● **GIVEN DATA**:
== == ==

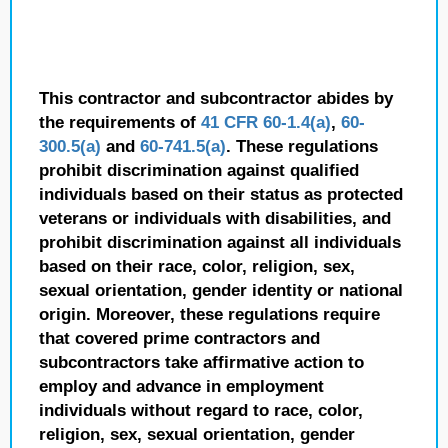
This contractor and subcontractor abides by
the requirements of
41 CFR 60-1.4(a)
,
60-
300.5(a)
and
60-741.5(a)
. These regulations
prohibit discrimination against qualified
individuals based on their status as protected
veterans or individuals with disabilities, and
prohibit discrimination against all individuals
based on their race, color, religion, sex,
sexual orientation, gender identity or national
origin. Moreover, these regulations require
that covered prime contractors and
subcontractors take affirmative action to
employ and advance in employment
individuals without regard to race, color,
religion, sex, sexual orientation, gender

== == ==

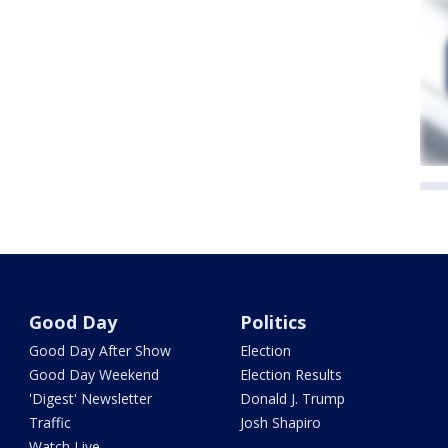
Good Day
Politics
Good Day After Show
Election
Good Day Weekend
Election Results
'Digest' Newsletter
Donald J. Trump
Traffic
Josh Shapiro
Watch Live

== == ==

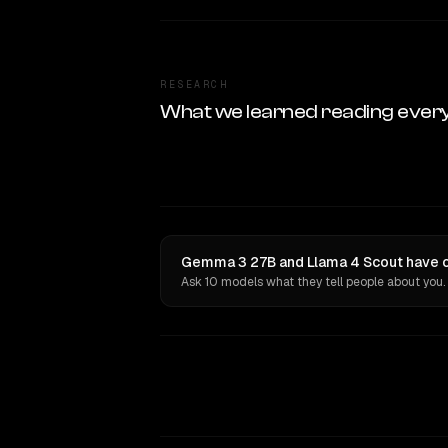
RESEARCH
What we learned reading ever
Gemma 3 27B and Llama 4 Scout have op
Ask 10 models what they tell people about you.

== == ==

● **WORK INSTRUCTIONS**:
All lines above containing the string "their" are to be collected.

● **TASK ANSWER**:
individuals based on their status as protected
based on their race, color, religion, sex,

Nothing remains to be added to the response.